Stored records:
__________
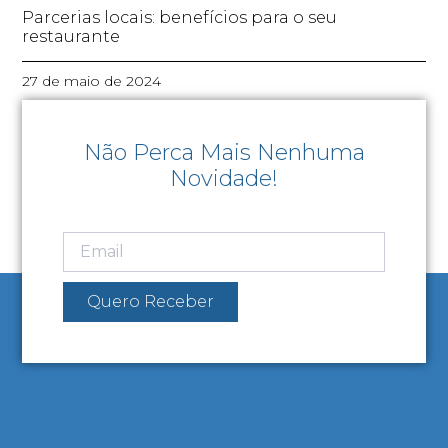
Parcerias locais: benefícios para o seu
restaurante
27 de maio de 2024
Não Perca Mais Nenhuma
Novidade!
Quero Receber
__________
Could you output all of the records exactly, without their pictures?

ANSWER ::
Parcerias locais: benefícios para o seu
restaurante
27 de maio de 2024
Não Perca Mais Nenhuma
Novidade!
Quero Receber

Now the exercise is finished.